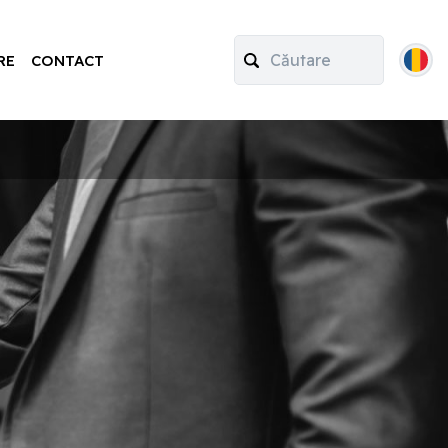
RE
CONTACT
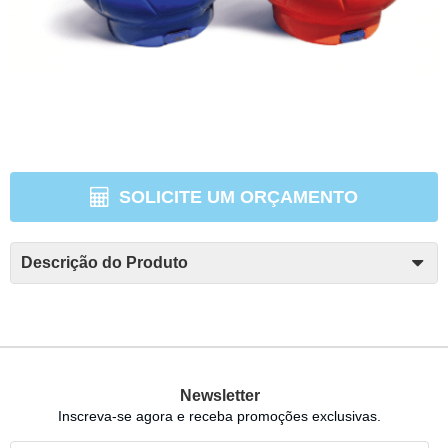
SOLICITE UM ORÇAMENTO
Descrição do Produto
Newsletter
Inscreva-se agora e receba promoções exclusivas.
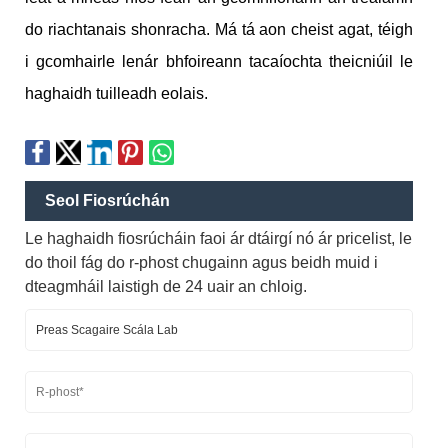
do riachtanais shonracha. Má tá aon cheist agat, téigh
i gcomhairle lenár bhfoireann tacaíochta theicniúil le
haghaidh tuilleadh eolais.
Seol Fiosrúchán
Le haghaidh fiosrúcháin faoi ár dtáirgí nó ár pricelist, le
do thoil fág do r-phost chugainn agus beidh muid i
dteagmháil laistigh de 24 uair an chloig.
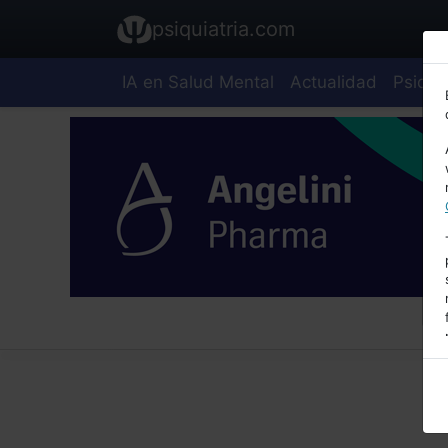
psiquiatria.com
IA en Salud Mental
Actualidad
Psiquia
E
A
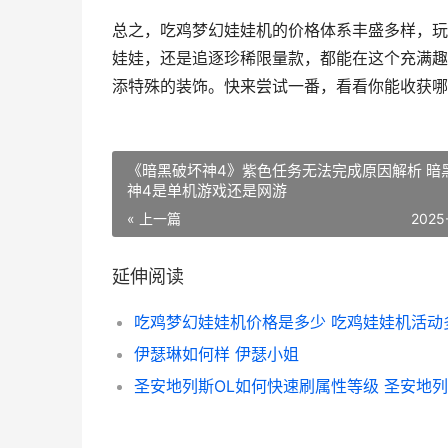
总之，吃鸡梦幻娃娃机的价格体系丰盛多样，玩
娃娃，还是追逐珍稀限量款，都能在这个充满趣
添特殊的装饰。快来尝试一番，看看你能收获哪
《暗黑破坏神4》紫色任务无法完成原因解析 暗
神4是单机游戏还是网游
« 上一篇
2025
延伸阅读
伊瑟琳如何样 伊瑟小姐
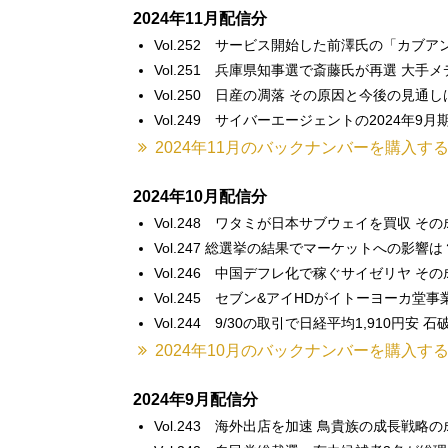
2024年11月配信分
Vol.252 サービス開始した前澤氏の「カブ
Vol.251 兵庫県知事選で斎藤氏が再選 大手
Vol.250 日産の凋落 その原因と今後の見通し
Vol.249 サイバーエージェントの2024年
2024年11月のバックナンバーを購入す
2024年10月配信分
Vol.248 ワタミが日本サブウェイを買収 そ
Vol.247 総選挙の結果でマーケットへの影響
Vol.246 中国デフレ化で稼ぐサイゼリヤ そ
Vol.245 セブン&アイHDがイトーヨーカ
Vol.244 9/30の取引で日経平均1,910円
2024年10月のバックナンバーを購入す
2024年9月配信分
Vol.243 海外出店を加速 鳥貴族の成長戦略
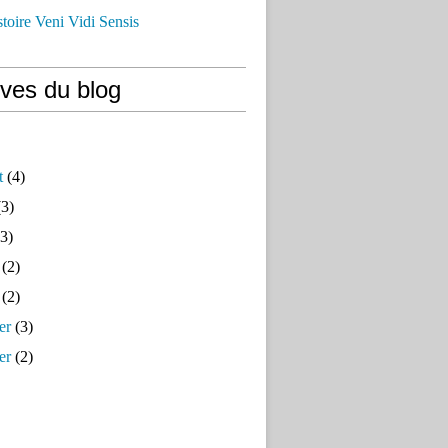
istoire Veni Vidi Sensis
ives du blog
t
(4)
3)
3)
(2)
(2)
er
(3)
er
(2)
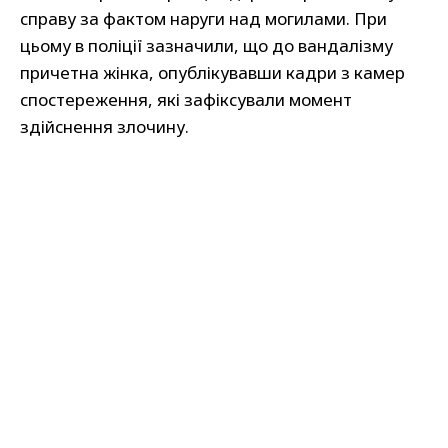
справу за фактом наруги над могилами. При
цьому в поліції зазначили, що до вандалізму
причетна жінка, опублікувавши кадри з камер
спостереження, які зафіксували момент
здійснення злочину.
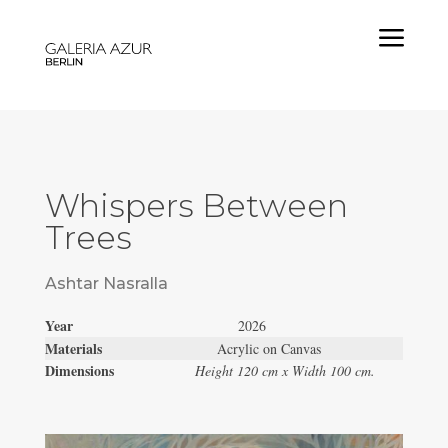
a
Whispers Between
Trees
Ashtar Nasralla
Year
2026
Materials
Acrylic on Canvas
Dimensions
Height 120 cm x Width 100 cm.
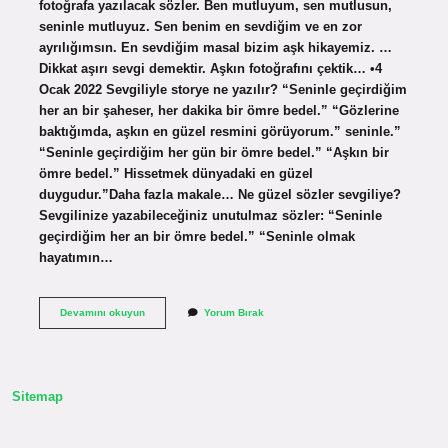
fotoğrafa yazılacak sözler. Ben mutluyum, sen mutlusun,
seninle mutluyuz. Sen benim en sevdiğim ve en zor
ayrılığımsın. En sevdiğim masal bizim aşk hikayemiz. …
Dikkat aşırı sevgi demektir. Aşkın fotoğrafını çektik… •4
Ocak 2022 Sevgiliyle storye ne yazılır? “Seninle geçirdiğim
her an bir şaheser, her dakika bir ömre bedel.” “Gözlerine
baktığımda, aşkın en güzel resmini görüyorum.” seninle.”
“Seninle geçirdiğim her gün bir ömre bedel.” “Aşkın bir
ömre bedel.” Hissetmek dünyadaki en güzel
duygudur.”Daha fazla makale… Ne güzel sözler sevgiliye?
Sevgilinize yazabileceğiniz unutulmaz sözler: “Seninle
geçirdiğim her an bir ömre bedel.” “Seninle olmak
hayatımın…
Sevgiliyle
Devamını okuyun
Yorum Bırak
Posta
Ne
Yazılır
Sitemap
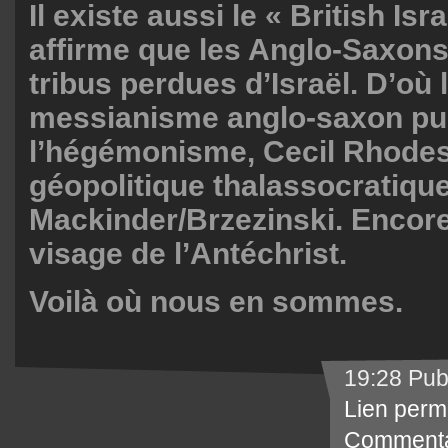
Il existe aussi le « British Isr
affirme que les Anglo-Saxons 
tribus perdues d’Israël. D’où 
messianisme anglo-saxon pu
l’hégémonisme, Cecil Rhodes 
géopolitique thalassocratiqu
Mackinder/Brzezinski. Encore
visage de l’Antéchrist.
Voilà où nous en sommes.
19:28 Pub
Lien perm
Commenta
------------------------------
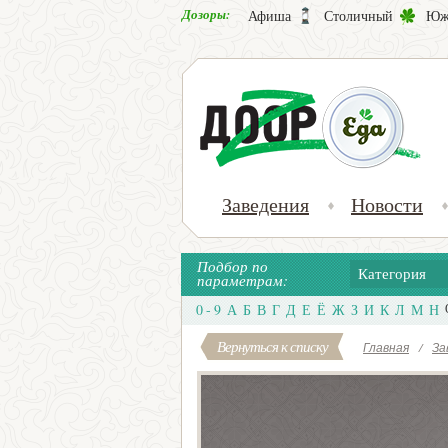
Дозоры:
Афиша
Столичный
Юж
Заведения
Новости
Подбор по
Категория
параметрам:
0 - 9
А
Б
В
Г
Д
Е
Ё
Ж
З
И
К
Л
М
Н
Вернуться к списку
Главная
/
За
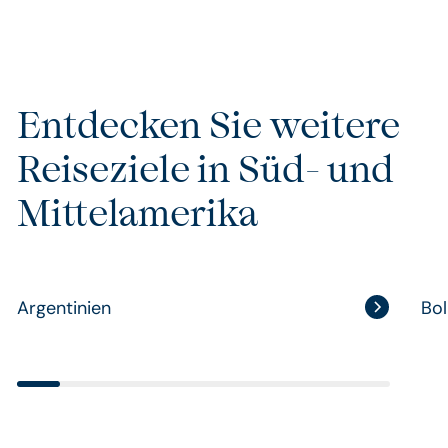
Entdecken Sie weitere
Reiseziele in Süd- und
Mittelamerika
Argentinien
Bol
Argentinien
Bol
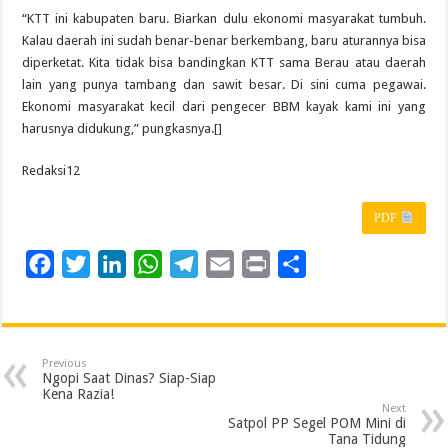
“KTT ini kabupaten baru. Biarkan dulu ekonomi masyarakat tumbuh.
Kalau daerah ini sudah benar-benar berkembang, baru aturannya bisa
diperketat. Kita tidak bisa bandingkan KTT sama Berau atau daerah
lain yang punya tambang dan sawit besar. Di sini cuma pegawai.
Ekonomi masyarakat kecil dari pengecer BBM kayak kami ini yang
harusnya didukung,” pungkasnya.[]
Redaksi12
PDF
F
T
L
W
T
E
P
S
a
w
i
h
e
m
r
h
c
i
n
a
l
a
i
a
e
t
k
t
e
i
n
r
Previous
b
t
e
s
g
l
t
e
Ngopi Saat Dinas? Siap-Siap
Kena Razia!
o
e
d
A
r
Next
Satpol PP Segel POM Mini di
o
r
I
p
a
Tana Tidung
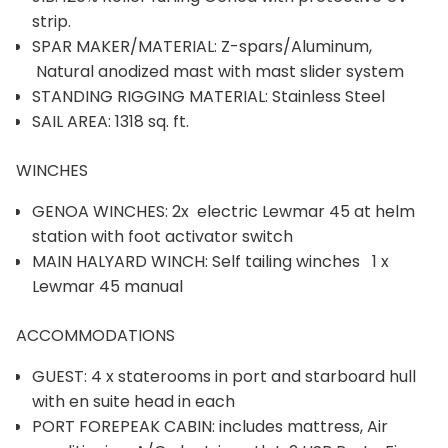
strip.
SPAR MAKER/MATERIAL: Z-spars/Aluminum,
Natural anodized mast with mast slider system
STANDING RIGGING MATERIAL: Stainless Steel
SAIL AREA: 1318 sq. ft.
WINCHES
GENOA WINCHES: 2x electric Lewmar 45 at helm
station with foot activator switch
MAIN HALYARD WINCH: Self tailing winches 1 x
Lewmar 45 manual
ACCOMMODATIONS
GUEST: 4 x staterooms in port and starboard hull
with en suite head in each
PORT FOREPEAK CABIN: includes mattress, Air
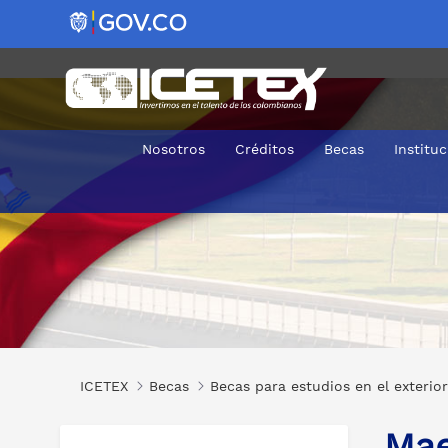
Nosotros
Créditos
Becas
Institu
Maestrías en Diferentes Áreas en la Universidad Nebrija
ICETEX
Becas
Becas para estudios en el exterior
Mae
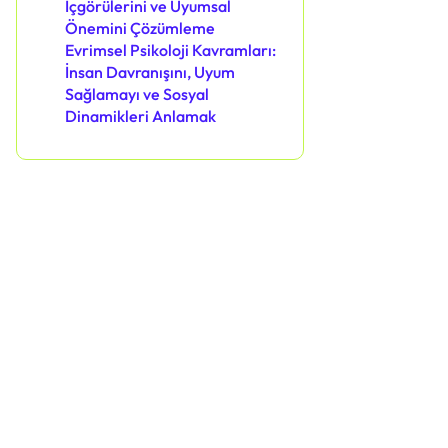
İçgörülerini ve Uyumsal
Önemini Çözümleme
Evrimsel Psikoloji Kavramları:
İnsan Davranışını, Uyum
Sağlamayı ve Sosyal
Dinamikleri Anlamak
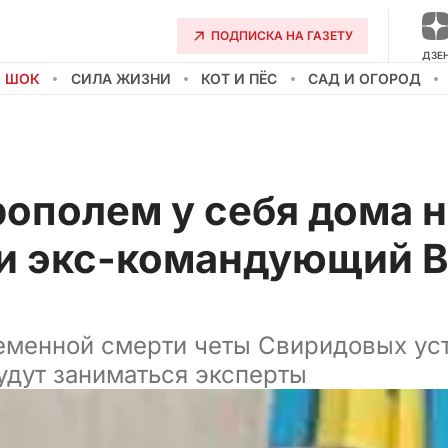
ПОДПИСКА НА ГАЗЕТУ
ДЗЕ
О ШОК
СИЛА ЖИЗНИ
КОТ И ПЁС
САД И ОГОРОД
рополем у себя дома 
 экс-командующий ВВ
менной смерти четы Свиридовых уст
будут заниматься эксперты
------------------------------
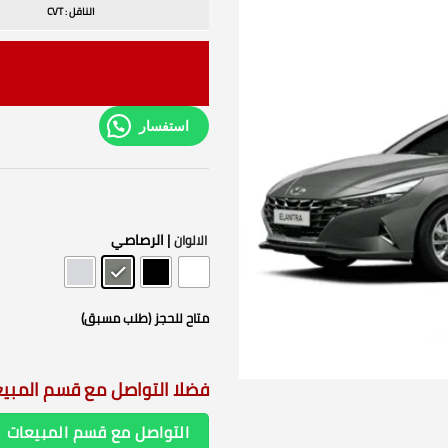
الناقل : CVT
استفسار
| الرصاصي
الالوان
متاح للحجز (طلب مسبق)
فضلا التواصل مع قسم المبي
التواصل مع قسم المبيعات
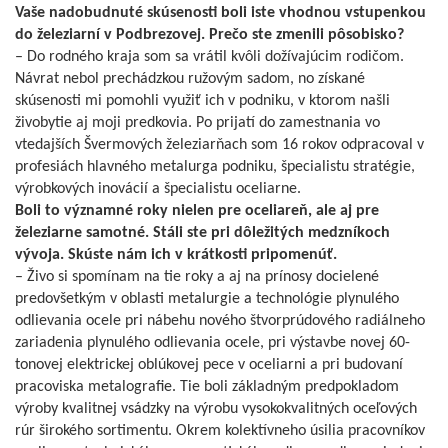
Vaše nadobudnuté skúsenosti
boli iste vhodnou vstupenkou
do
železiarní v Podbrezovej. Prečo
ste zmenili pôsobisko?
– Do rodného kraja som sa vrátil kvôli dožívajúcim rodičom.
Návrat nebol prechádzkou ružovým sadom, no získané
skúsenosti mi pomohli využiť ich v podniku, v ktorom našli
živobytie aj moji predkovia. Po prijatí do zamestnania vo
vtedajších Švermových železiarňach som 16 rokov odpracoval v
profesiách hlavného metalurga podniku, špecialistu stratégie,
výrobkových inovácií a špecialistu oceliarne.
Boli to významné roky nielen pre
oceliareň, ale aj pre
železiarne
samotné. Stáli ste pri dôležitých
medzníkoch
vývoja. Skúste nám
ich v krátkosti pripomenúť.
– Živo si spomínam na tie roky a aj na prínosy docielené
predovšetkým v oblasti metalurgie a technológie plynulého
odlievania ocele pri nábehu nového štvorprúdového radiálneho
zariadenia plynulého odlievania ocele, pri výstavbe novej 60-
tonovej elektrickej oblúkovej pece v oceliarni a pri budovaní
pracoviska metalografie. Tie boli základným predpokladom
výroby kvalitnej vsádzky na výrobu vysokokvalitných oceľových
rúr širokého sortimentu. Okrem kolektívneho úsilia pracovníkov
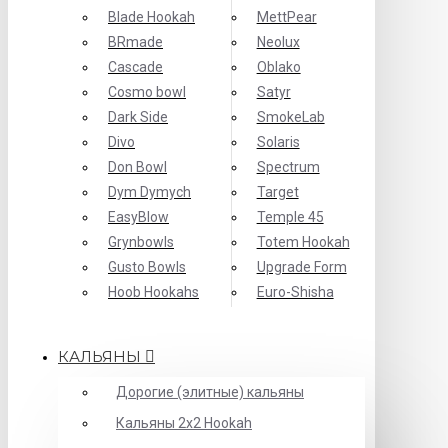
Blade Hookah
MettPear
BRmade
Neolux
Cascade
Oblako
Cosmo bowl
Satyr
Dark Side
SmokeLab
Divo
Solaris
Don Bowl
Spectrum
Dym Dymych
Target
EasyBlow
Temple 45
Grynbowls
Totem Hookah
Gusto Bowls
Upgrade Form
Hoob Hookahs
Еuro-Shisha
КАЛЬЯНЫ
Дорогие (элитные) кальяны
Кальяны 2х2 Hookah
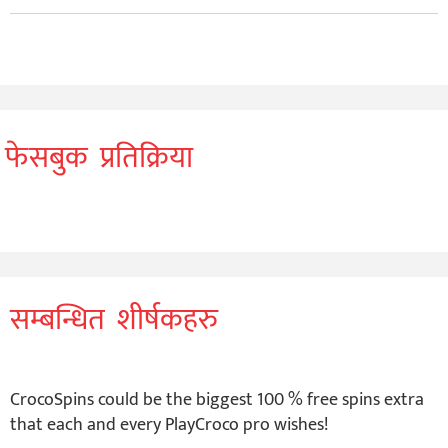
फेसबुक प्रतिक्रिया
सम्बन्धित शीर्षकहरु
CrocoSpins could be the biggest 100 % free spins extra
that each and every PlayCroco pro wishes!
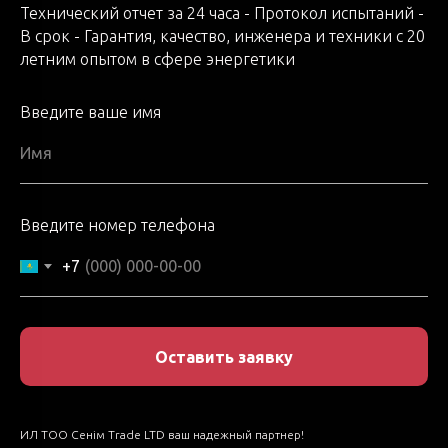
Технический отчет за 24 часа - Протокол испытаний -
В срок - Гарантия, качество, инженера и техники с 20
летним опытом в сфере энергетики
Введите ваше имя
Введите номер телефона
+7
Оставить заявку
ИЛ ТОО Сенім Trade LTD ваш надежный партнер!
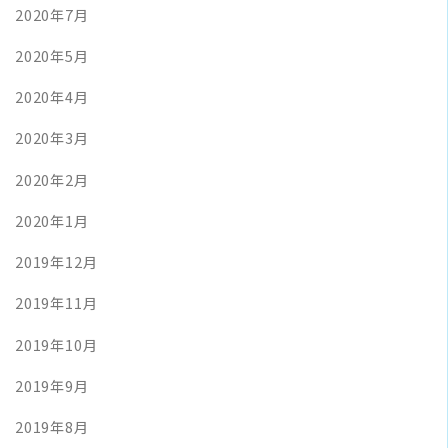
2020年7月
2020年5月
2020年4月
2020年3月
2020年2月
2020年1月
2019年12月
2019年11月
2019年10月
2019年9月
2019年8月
------------------------------
Task details
An exact copy is needed of the entries above, starting at the line that holds "Tana Tidung" and stopping at the line that holds "будут заниматься эксперты", both kept; pictures stay out.

Output
Tana Tidung
strip.
SPAR MAKER/MATERIAL: Z-spars/Aluminum,
Natural anodized mast with mast slider system
STANDING RIGGING MATERIAL: Stainless Steel
SAIL AREA: 1318 sq. ft.
WINCHES
GENOA WINCHES: 2x electric Lewmar 45 at helm
station with foot activator switch
MAIN HALYARD WINCH: Self tailing winches 1 x
Lewmar 45 manual
ACCOMMODATIONS
GUEST: 4 x staterooms in port and starboard hull
with en suite head in each
PORT FOREPEAK CABIN: includes mattress, Air
Nosotros
Créditos
Becas
Institu
Maestrías en Diferentes Áreas en la Universidad Nebrija
ICETEX
Becas
Becas para estudios en el exterior
Mae
İçgörülerini ve Uyumsal
Önemini Çözümleme
Evrimsel Psikoloji Kavramları:
İnsan Davranışını, Uyum
Sağlamayı ve Sosyal
Dinamikleri Anlamak
ПОДПИСКА НА ГАЗЕТУ
ДЗЕ
О ШОК
СИЛА ЖИЗНИ
КОТ И ПЁС
САД И ОГОРОД
рополем у себя дома 
 экс-командующий ВВ
менной смерти четы Свиридовых уст
будут заниматься эксперты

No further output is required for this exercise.